How you eventually frame your argument depends on your management and company culture. You need to be prepared for leadership to ask, “Why is this a problem? Isn’t it your job to deal with people like this?” Framing the argument as a personal problem isn’t going to fly. Think beyond how this affects you and your team and present it as the business problem it is — not just for your teammates, but for your other customers.
We did that by gathering evidence to demonstrate a pattern of behavior — not just in conversations, but also social media posts and any other communication he lobbed in our direction. We sought to paint a picture of Dwight’s actions: that he was single-handedly making the entire team miserable. His conversations would get passed around like a hot potato because he would become unresponsive to one agent, forcing another to step in. More than that, the interactions were constant.
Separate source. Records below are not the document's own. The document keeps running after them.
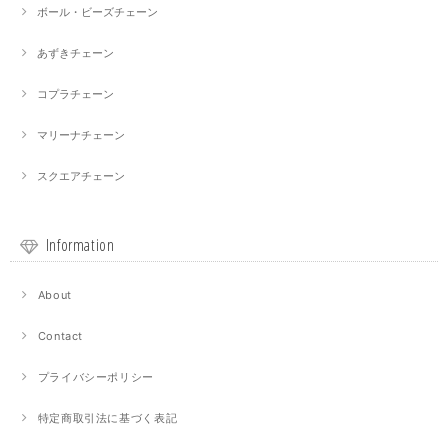
ボール・ビーズチェーン
あずきチェーン
コプラチェーン
マリーナチェーン
スクエアチェーン
Information
About
Contact
プライバシーポリシー
特定商取引法に基づく表記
One mental hurdle you may need to summit is the potential of losing money by walking away from a customer. Think about it this way: One extremely high-maintenance customer eats up valuable resources, pushing your team toward burnout.
It also means your other customers aren’t getting the help they need as quickly or as satisfactorily as they deserve. For us, the average customer represents somewhere in the area of 18 interactions with support. Dwight had nearly 900. He was the fourth most prolific emailer in our company’s support history.
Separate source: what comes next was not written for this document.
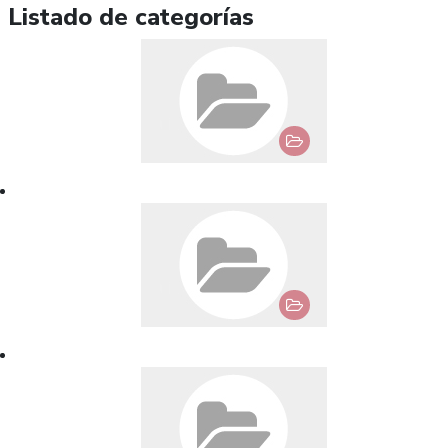
Listado de categorías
Better support for your overall customer base encourages customer retention. You’ll wind up making more money in the long run because your support team won’t be dealing with unnecessary strife.
This can be a challenging talk to have. Be prepared. Gather every scrap of information you can to make your argument, and use your data. Your goal is to make the answer obvious for whoever needs to sign off on your plan.
Step 3: Have the talk
After you’ve identified an abusive customer, brought the issue to the leadership team, and been given the green light, you have to confront the customer. All the work you did in gathering evidence will come in handy here.
The best approach is to give it to ’em straight. Be direct; don’t back down. Confrontation can be tricky, but remember, you’ve already done a lot of the hard part. Just present your evidence directly and with authority.
With Dwight, we laid it out as matter-of-factly as we possibly could. Our COO sent the email to give the message extra authority, and we quoted incidents directly back at him. We calmly explained why we were making this decision, wished him luck, and — this is important — refunded him six months of payments.
Why did we refund him? Because giving the outgoing customer something to part with defuses the situation. It makes it a business deal, not a personal offense. We didn’t ask if he wanted the refund, we just gave it to him, said goodbye, and moved on. In the end, he thanked us and we haven’t heard from him since.
Breaking up is hard to do
We’ve done this a few times since Dwight, and each time was challenging in its own right. Some have gone smoothly, like our interaction with Dwight. Others, like a customer who managed to issue threats while also attempting to promote his illegal business through our platform, didn’t.
In situations where the customer doesn’t accept their fate and move on, all you can do is be calm, present the information clearly, and be firm on your decision. When you codify what it means to cross the line, abusers can wail and thrash all they want, but you have a reasonable policy on your side.
Confronting and firing an abusive customer is challenging. But once you’ve established a framework for how to move through that process, it gets easier. Your team will become better for it — not just because of the drop in those audible sighs, but because they’ll have the comfort in knowing that there are options other than enduring abuse.